To do:
Return the material below exactly, but only from the line with "ong investor untuk mencari tempat yang le" through the line with "Je eigen stem klinkt vreemd of hol", and without its pictures.

------------------------------

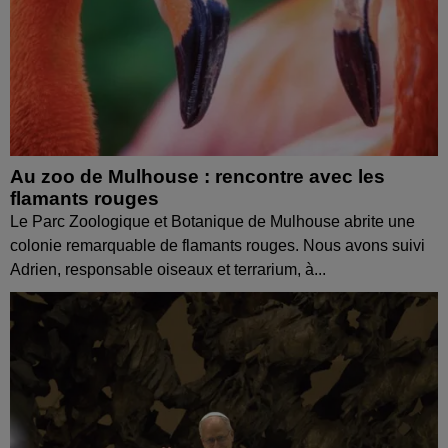
Au zoo de Mulhouse : rencontre avec les
flamants rouges
Le Parc Zoologique et Botanique de Mulhouse abrite une
colonie remarquable de flamants rouges. Nous avons suivi
Adrien, responsable oiseaux et terrarium, à...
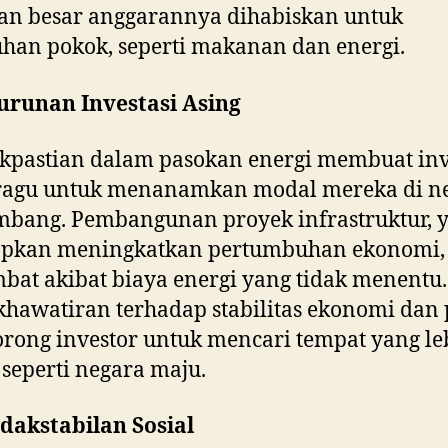
an besar anggarannya dihabiskan untuk
han pokok, seperti makanan dan energi.
urunan Investasi Asing
kpastian dalam pasokan energi membuat inv
 ragu untuk menanamkan modal mereka di n
mbang. Pembangunan proyek infrastruktur, 
apkan meningkatkan pertumbuhan ekonomi,
bat akibat biaya energi yang tidak menentu.
ekhawatiran terhadap stabilitas ekonomi dan 
ong investor untuk mencari tempat yang le
seperti negara maju.
idakstabilan Sosial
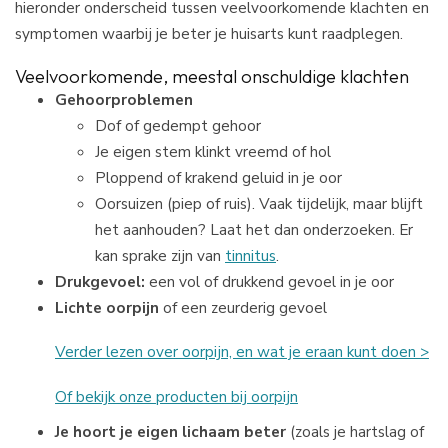
hieronder onderscheid tussen veelvoorkomende klachten en
symptomen waarbij je beter je huisarts kunt raadplegen.
Veelvoorkomende, meestal onschuldige klachten
Gehoorproblemen
Dof of gedempt gehoor
Je eigen stem klinkt vreemd of hol
Ploppend of krakend geluid in je oor
Oorsuizen (piep of ruis). Vaak tijdelijk, maar blijft
het aanhouden? Laat het dan onderzoeken. Er
kan sprake zijn van
tinnitus
.
Drukgevoel:
een vol of drukkend gevoel in je oor
Lichte oorpijn
of een zeurderig gevoel
Verder lezen over oorpijn, en wat je eraan kunt doen >
Of bekijk onze producten bij oorpijn
Je hoort je eigen lichaam beter
(zoals je hartslag of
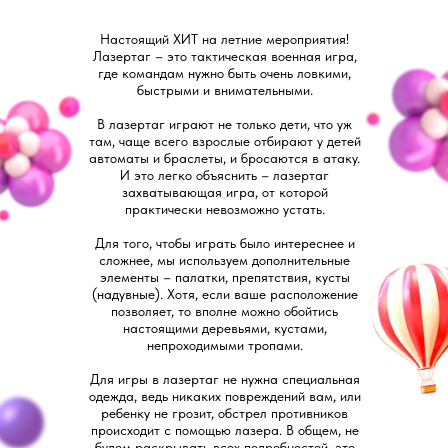
Настоящий ХИТ на летние мероприятия!
Лазертаг – это тактическая военная игра,
где командам нужно быть очень ловкими,
быстрыми и внимательными.
В лазертаг играют не только дети, что уж
там, чаще всего взрослые отбирают у детей
автоматы и браслеты, и бросаются в атаку.
И это легко объяснить – лазертаг
захватывающая игра, от которой
практически невозможно устать.
Для того, чтобы играть было интереснее и
сложнее, мы используем дополнительные
элементы – палатки, препятствия, кусты
(надувные). Хотя, если ваше расположение
позволяет, то вполне можно обойтись
настоящими деревьями, кустами,
непроходимыми тропами.
Для игры в лазертаг не нужна специальная
одежда, ведь никаких повреждений вам, или
ребенку не грозит, обстрел противников
происходит с помощью лазера. В общем, не
будем раскрывать всех подробностей, это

------------------------------

Task solution:
ong investor untuk mencari tempat yang le
seperti negara maju.
idakstabilan Sosial
hieronder onderscheid tussen veelvoorkomende klachten en
symptomen waarbij je beter je huisarts kunt raadplegen.
Veelvoorkomende, meestal onschuldige klachten
Gehoorproblemen
Dof of gedempt gehoor
Je eigen stem klinkt vreemd of hol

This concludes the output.